The current home-page table shows same-node utilization for prefill and decode:
| Workload | GPU (measured) | Honeycomb (target) | Evidence |
|---|---|---|---|
| LLM prefill (compute-bound) | 76,206 tok/s (100.0% of peak) | about 0.9×, comparable; MAC utilization ~89–91% | modeled |
| Decode, batch-1 (latency-bound) | 430 tok/s (0.6% of peak) | about 200× faster; weights stay resident, no memory wall | measured / modeled |
| Decode, batch-32 (throughput) | 8,523 tok/s (11.2% of peak) | about 9× faster; batching recovers some GPU throughput | measured / modeled |
GPU: RTX 2000 Ada, GPT-2, same-node. Percentages are computed from the book’s recorded constants.
That table is intentionally narrow. The next version of the performance page should show latency distributions, energy per token, and scaling curves, not only throughput.
Projection ladder
The defensible path from today to production has three rungs:
| Rung | Source | Website label |
|---|---|---|
| sky130 physical anchor | OpenLane routed reports over open sky130 cells and SRAM macros | recorded estimate |
| 22 nm test chip | measured frequency, voltage, power, shmoo, and workload counters from fabricated silicon | measured silicon |
| production node | projection from measured 22 nm data using stated density, voltage, SRAM, and frequency assumptions | projected |
The 22 nm chip should replace sky130 as the public PPA anchor as soon as bring-up produces stable measurements. The production-node page should then scale from measured 22 nm behavior, not directly from sky130.
Comparison stance
The comparisons should be selected to answer different questions:
- GPU serving: compare against H100/H200/B200/GB-class systems on TTFT, TPOT, p99 latency, throughput under latency SLO, joules/token, and cost per million tokens.

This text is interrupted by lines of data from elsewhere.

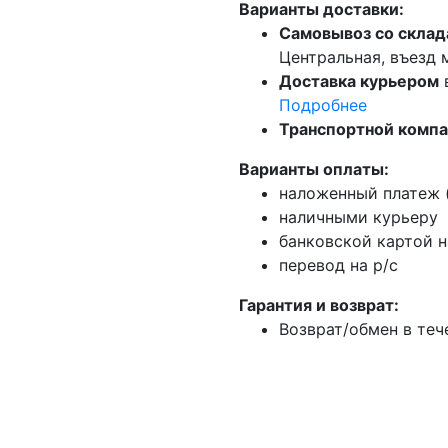
Варианты доставки:
Самовывоз со склад
Центральная, въезд
Доставка курьером
Подробнее
Транспортной комп
Варианты оплаты:
наложенный платеж (
наличными курьеру
банковской картой н
перевод на р/с
Гарантия и возврат:
Возврат/обмен в теч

- Low-latency inference ASICs: compare against Groq-style LPU systems on deterministic latency, jitter, batch sensitivity, SRAM residency, and compiler-visible scheduling.
- Architecture-normalized view: compare tokens/sec/W, tokens/sec/mm^2, pJ/MAC, bytes moved per token, and realized utilization instead of raw peak TOPS.
Raw throughput still matters, but it should sit below latency, energy, and determinism. Honeycomb is not trying to be a denser GPU. It is trying to make a smaller, checkable, memory-resident compute fabric win the serving cases where GPUs are underutilized.
Next measurements
The vectorless-to-activity-driven step above is now done for the compute cell: idle, control, and kmac traces run through the routed netlist, and OpenROAD reports pJ/cycle and the power decomposition by workload. What remains before the 22 nm chip becomes the measurement source:
- pJ/mesh-hop needs the router and mesh through place-and-route; only the compute cell is routed today, so per-hop energy is not yet measurable.
- Corner spread on activity power: only a TT SRAM library exists, so the activity numbers are nom-TT only.
- Clock-gated and pipelined variants, to show the residency and control overhead coming down rather than just noting that it dominates.
- Load/store and decode-shaped traces, extending the workload matrix beyond the datapath.
Those numbers will still be estimates, but they are workload-specific estimates. That is the right intermediate step before the 22 nm test chip becomes the measurement source.